As shown in Table 2, according to the polishing compositions of Examples 1B to 3B containing PVA and a dispersant having an ether bond in the molecule, the polishing compositions of Examples 4B to 5B containing no dispersant Compared with the composition, the number of LPDs was clearly reduced, and surface defects on the polished surface were reduced. In particular, according to the polishing composition of Example 1B using C8PEO6 as a dispersant, surface defects were significantly reduced.
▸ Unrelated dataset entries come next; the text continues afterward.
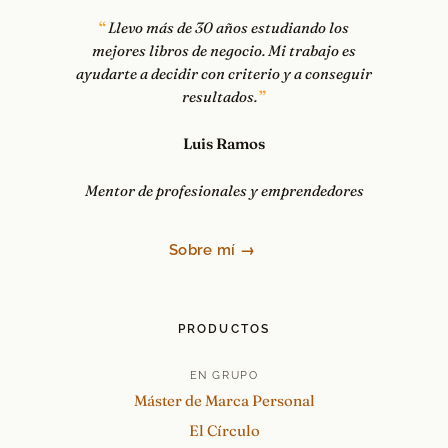
Llevo más de 30 años estudiando los
mejores libros de negocio. Mi trabajo es
ayudarte a decidir con criterio y a conseguir
resultados.
Luis Ramos
Mentor de profesionales y emprendedores
Sobre mí →
PRODUCTOS
EN GRUPO
Máster de Marca Personal
El Círculo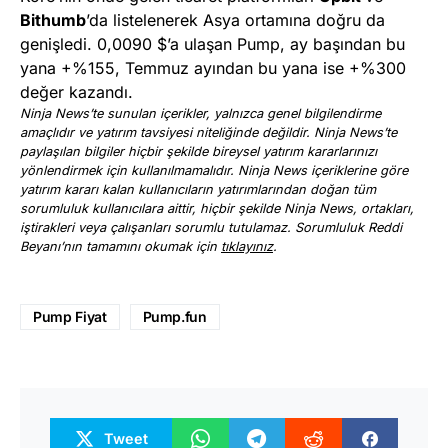
Bithumb
’da listelenerek Asya ortamına doğru da
genişledi. 0,0090 $’a ulaşan Pump, ay başından bu
yana +%155, Temmuz ayından bu yana ise +%300
değer kazandı.
Ninja News’te sunulan içerikler, yalnızca genel bilgilendirme
amaçlıdır ve yatırım tavsiyesi niteliğinde değildir. Ninja News’te
paylaşılan bilgiler hiçbir şekilde bireysel yatırım kararlarınızı
yönlendirmek için kullanılmamalıdır. Ninja News içeriklerine göre
yatırım kararı kalan kullanıcıların yatırımlarından doğan tüm
sorumluluk kullanıcılara aittir, hiçbir şekilde Ninja News, ortakları,
iştirakleri veya çalışanları sorumlu tutulamaz. Sorumluluk Reddi
Beyanı’nın tamamını okumak için
tıklayınız
.
Pump Fiyat
Pump.fun
Tweet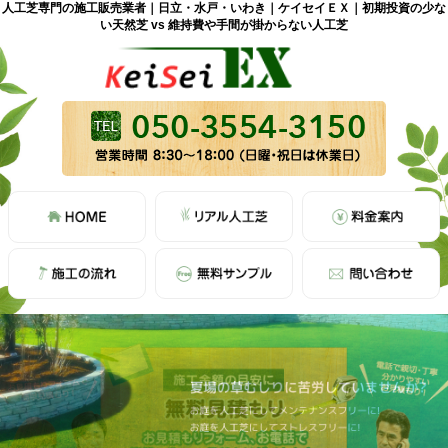
人工芝専門の施工販売業者｜日立・水戸・いわき｜ケイセイＥＸ｜初期投資の少な
い天然芝 vs 維持費や手間が掛からない人工芝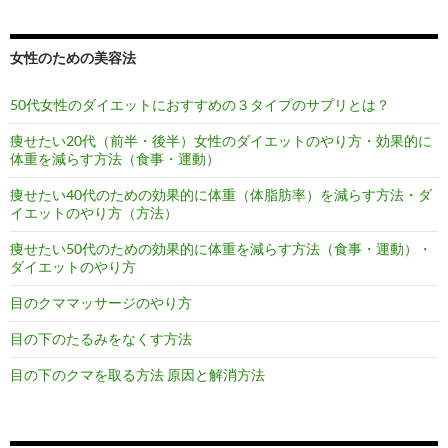
女性のための美容法
50代女性のダイエットにおすすめの３タイプのサプリとは？
痩せたい20代（前半・後半）女性のダイエットのやり方・効果的に
体重を減らす方法（食事・運動）
痩せたい40代のための効果的に体重（体脂肪率）を減らす方法・ダ
イエットのやり方（方法）
痩せたい50代のための効果的に体重を減らす方法（食事・運動）・
ダイエットのやり方
目のクママッサージのやり方
目の下のたるみをなくす方法
目の下のクマを取る方法 原因と解消方法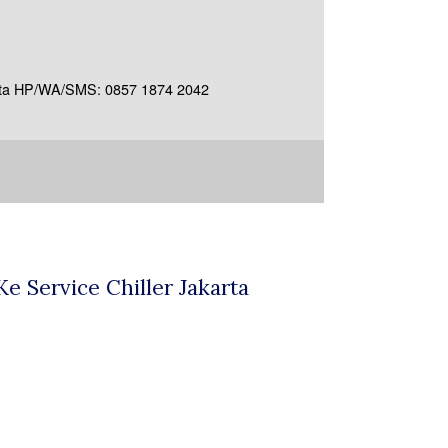
akarta HP/WA/SMS: 0857 1874 2042
 Service Chiller Jakarta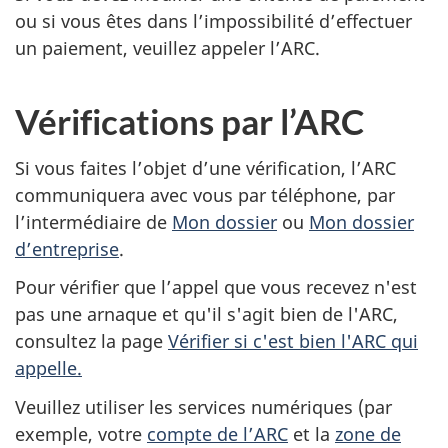
ou si vous êtes dans l’impossibilité d’effectuer
un paiement, veuillez appeler l’ARC.
Vérifications par l’ARC
Si vous faites l’objet d’une vérification, l’ARC
communiquera avec vous par téléphone, par
l’intermédiaire de
Mon dossier
ou
Mon dossier
d’entreprise
.
Pour vérifier que l’appel que vous recevez n'est
pas une arnaque et qu'il s'agit bien de l'ARC,
consultez la page
Vérifier si c'est bien l'ARC qui
appelle.
Veuillez utiliser les services numériques (par
exemple, votre
compte de l’ARC
et la
zone de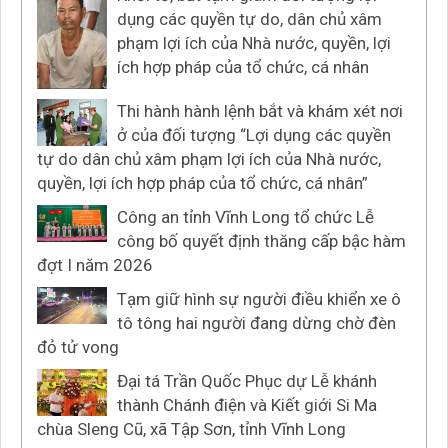
dụng các quyền tự do, dân chủ xâm
phạm lợi ích của Nhà nước, quyền, lợi
ích hợp pháp của tổ chức, cá nhân
Thi hành hành lệnh bắt và khám xét nơi
ở của đối tượng “Lợi dụng các quyền
tự do dân chủ xâm phạm lợi ích của Nhà nước,
quyền, lợi ích hợp pháp của tổ chức, cá nhân”
Công an tỉnh Vĩnh Long tổ chức Lễ
công bố quyết định thăng cấp bậc hàm
đợt I năm 2026
Tạm giữ hình sự người điều khiển xe ô
tô tông hai người đang dừng chờ đèn
đỏ tử vong
Đại tá Trần Quốc Phục dự Lễ khánh
thành Chánh điện và Kiết giới Si Ma
chùa Sleng Cũ, xã Tập Sơn, tỉnh Vĩnh Long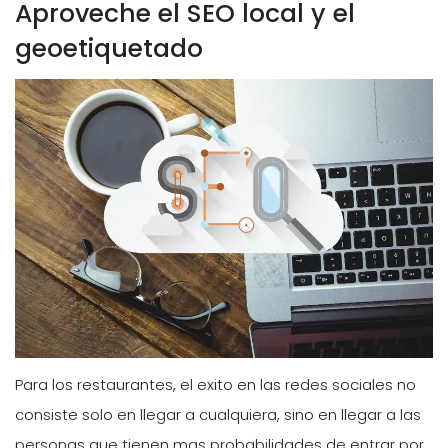
Aproveche el SEO local y el
geoetiquetado
Para los restaurantes, el exito en las redes sociales no
consiste solo en llegar a cualquiera, sino en llegar a las
personas que tienen mas probabilidades de entrar por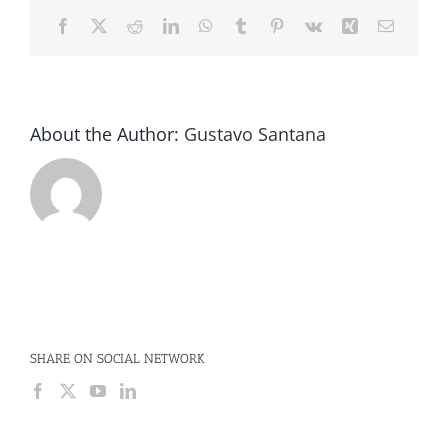
Facebook
X
Reddit
LinkedIn
WhatsApp
Tumblr
Pinterest
Vk
Xing
Email
About the Author:
Gustavo Santana
SHARE ON SOCIAL NETWORK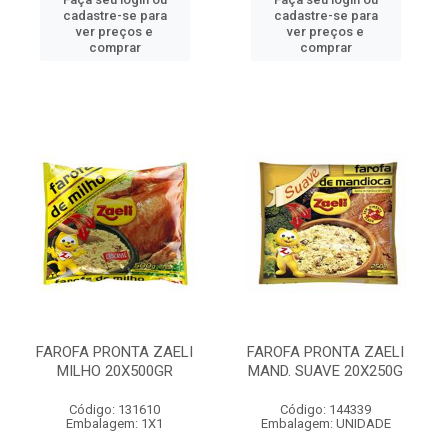
cadastre-se para
cadastre-se para
ver preços e
ver preços e
comprar
comprar
FAROFA PRONTA ZAELI
FAROFA PRONTA ZAELI
MILHO 20X500GR
MAND. SUAVE 20X250G
Código: 131610
Código: 144339
Embalagem: 1X1
Embalagem: UNIDADE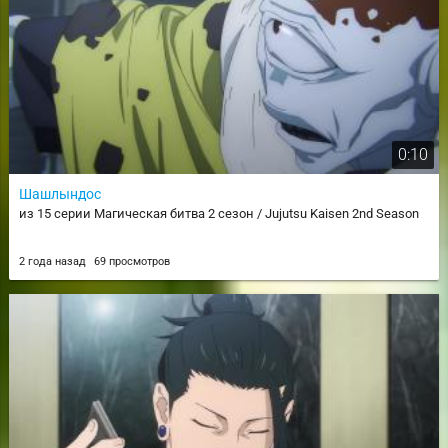
0:10
Шашлындос
из 15 серии Магическая битва 2 сезон / Jujutsu Kaisen 2nd Season
2 года назад
69 просмотров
Although specific examples of the present invention have been described in detail above, these are merely examples and do not limit the scope of the claims. The technology described in the claims includes various modifications and changes of the specific examples illustrated above.

Claims (7)

1. A polishing composition comprising abrasive grains and water,
   It further includes a polyvinyl alcohol polymer and a dispersant for the polyvinyl alcohol polymer,
   The dispersant contains an ether bond in the molecule,
   Polishing composition whose molar ratio of content of the said polyvinyl alcohol-type polymer with respect to content of the said dispersing agent is 0.01-10.
2. The polishing composition according to claim 1, wherein the polyvinyl alcohol-based polymer has a weight average molecular weight of 3 × 10 ⁴ or more.
3. The polishing composition according to claim 1 or 2, wherein a weight average molecular weight of the dispersant is smaller than a weight average molecular weight of the polyvinyl alcohol polymer.
4. The polishing composition according to any one of claims 1 to 3, wherein the dispersant contains polyoxyethylene alkyl ether.
5. The polishing composition according to any one of claims 1 to 4, wherein the dispersant has a weight average molecular weight of 1500 or less.
6. The polishing composition according to any one of claims 1 to 5, wherein the abrasive grains are silica particles.
7. The polishing composition according to any one of claims 1 to 6, which is used for polishing a surface made of silicon.